Spot the Frippet: cherub.

A cherub is a type of angel, but how senior an angel a cherub is depends upon which God they happen to be attending. They can be in either the second or ninth rank (the ninth rank is second from bottom).

A cherub's distinctive gift, it has been said, is knowledge, and one of their main jobs is guarding things, particularly the entrance to the garden of Eden.

There are other distinctive things about cherubs (or cherubim, if you prefer). The fact that they have two pairs of wings tends to make them stand out in a crowd, and the four faces (lion, ox, human, eagle) is also a bit of a give-away. Their hooves, it is said, are of polished brass (I wonder who polishes the hooves of a cherub?).
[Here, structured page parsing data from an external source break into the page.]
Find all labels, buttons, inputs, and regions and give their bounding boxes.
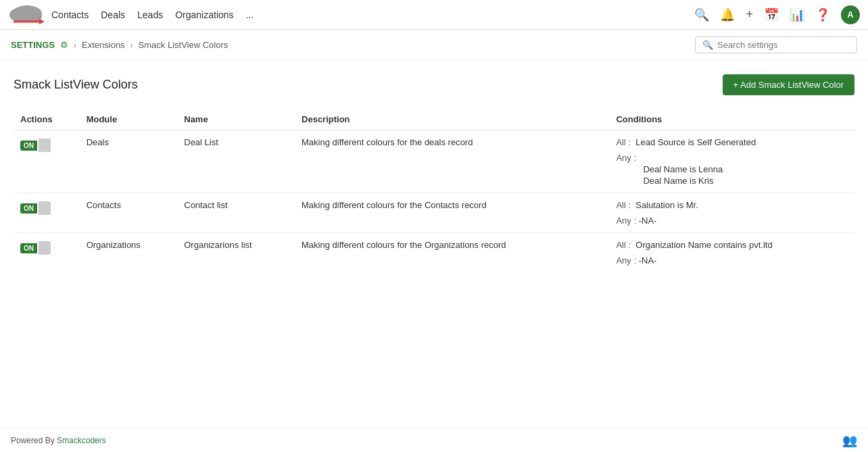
- search-settings-input[interactable]: [717, 40, 850, 50]
- footer-icon: 👥: [842, 433, 857, 448]
- page-title: Smack ListView Colors: [14, 78, 138, 92]
- row-2-name: Organizarions list: [177, 233, 295, 273]
- svg-marker-4: [39, 19, 45, 24]
- toggle-0[interactable]: ON: [20, 139, 73, 152]
- search-settings-icon: 🔍: [702, 40, 713, 50]
- condition-any-2: Any : -NA-: [616, 255, 848, 266]
- row-0-description: Making different colours for the deals r…: [295, 130, 609, 193]
- footer-text: Powered By: [11, 436, 57, 445]
- chart-icon[interactable]: 📊: [790, 7, 804, 22]
- main-content: Smack ListView Colors + Add Smack ListVi…: [0, 61, 868, 286]
- nav-deals[interactable]: Deals: [101, 9, 125, 20]
- plus-icon[interactable]: +: [746, 7, 753, 22]
- col-module: Module: [80, 109, 178, 130]
- toggle-on-label-0[interactable]: ON: [20, 141, 37, 151]
- row-1-conditions: All : Salutation is Mr. Any : -NA-: [609, 193, 854, 233]
- row-2-module: Organizations: [80, 233, 178, 273]
- nav-more[interactable]: ...: [246, 9, 254, 20]
- logo-icon[interactable]: [8, 3, 46, 27]
- nav-leads[interactable]: Leads: [137, 9, 163, 20]
- condition-all-0: All : Lead Source is Self Generated: [616, 137, 848, 147]
- toggle-2[interactable]: ON: [20, 241, 73, 255]
- footer-brand-link[interactable]: Smackcoders: [57, 436, 106, 445]
- row-1-module: Contacts: [80, 193, 178, 233]
- row-2-description: Making different colours for the Organiz…: [295, 233, 609, 273]
- row-1-name: Contact list: [177, 193, 295, 233]
- condition-all-2: All : Organization Name contains pvt.ltd: [616, 240, 848, 250]
- row-2-conditions: All : Organization Name contains pvt.ltd…: [609, 233, 854, 273]
- search-icon[interactable]: 🔍: [694, 7, 709, 22]
- row-0-name: Deal List: [177, 130, 295, 193]
- row-2-actions: ON: [14, 233, 80, 273]
- col-description: Description: [295, 109, 609, 130]
- breadcrumb-sep-1: ›: [74, 41, 76, 50]
- breadcrumb-extensions[interactable]: Extensions: [82, 40, 125, 50]
- data-table: Actions Module Name Description Conditio…: [14, 109, 854, 272]
- condition-any-item-0: Deal Name is Kris: [616, 176, 848, 186]
- row-1-description: Making different colours for the Contact…: [295, 193, 609, 233]
- help-icon[interactable]: ❓: [815, 7, 830, 22]
- settings-gear-icon[interactable]: ⚙: [60, 40, 68, 50]
- toggle-1[interactable]: ON: [20, 201, 73, 215]
- toggle-on-label-2[interactable]: ON: [20, 243, 37, 253]
- row-1-actions: ON: [14, 193, 80, 233]
- breadcrumb-smack-listview: Smack ListView Colors: [139, 40, 228, 50]
- toggle-on-label-1[interactable]: ON: [20, 203, 37, 214]
- row-0-module: Deals: [80, 130, 178, 193]
- bell-icon[interactable]: 🔔: [720, 7, 735, 22]
- search-settings-wrap[interactable]: 🔍: [695, 36, 857, 53]
- top-navigation: Contacts Deals Leads Organizations ... 🔍…: [0, 0, 868, 30]
- col-conditions: Conditions: [609, 109, 854, 130]
- page-header: Smack ListView Colors + Add Smack ListVi…: [14, 74, 854, 95]
- toggle-off-2[interactable]: [39, 241, 51, 255]
- nav-links: Contacts Deals Leads Organizations ...: [51, 9, 694, 20]
- nav-organizations[interactable]: Organizations: [175, 9, 233, 20]
- table-row: ON OrganizationsOrganizarions listMaking…: [14, 233, 854, 273]
- toggle-off-1[interactable]: [39, 201, 51, 215]
- col-name: Name: [177, 109, 295, 130]
- condition-all-1: All : Salutation is Mr.: [616, 200, 848, 210]
- toggle-off-0[interactable]: [39, 139, 51, 152]
- row-0-actions: ON: [14, 130, 80, 193]
- table-header-row: Actions Module Name Description Conditio…: [14, 109, 854, 130]
- condition-any-1: Any : -NA-: [616, 216, 848, 226]
- breadcrumb-sep-2: ›: [130, 41, 133, 50]
- calendar-icon[interactable]: 📅: [764, 7, 779, 22]
- table-row: ON DealsDeal ListMaking different colour…: [14, 130, 854, 193]
- avatar[interactable]: A: [841, 5, 860, 24]
- settings-label[interactable]: SETTINGS: [11, 40, 55, 50]
- nav-right-icons: 🔍 🔔 + 📅 📊 ❓ A: [694, 5, 860, 24]
- footer: Powered By Smackcoders 👥: [0, 428, 868, 452]
- nav-contacts[interactable]: Contacts: [51, 9, 89, 20]
- condition-any-0: Any :: [616, 153, 848, 163]
- footer-powered-by: Powered By Smackcoders: [11, 436, 106, 445]
- svg-point-1: [9, 8, 28, 22]
- col-actions: Actions: [14, 109, 80, 130]
- add-smack-listview-color-button[interactable]: + Add Smack ListView Color: [723, 74, 854, 95]
- row-0-conditions: All : Lead Source is Self Generated Any …: [609, 130, 854, 193]
- table-row: ON ContactsContact listMaking different …: [14, 193, 854, 233]
- condition-any-item-0: Deal Name is Lenna: [616, 164, 848, 174]
- settings-bar: SETTINGS ⚙ › Extensions › Smack ListView…: [0, 30, 868, 61]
Having said that, there are those who say the cherubs they have spotted look more like small fat winged toddlers which sometimes dissolve into cloud below the chest.

So how do you spot a cherub?

Well, you get them carved onto buildings and walls: 

photo by Wolfgang Sauber

and they often appear in illustrations:

File:Wenceslas Hollar - Concert of cherubs in the clouds.jpg
illustration by Wenceslas Hollar

and because very young people are all very beautiful:

File:Portrait of a toddler girl seated on a patterned rug on the grass (AM 76336-1).jpg
Auckland Museum collection

 they are quite often called cherubs.

Anyone hoping to find anything else angelic about them may be disappointed, so I would advise observing them rather briefly, and at a distance.

Spot the Frippet: cherub. The Assyrian word kirubu means great or mighty. The Babylonian word karâbu might have the same sort of meaning, or might mean propitious. There's also an Assyrian word kāribu, which are beings who convey messages to the gods. The word came into English through Hebrew, hence the -im plural ending.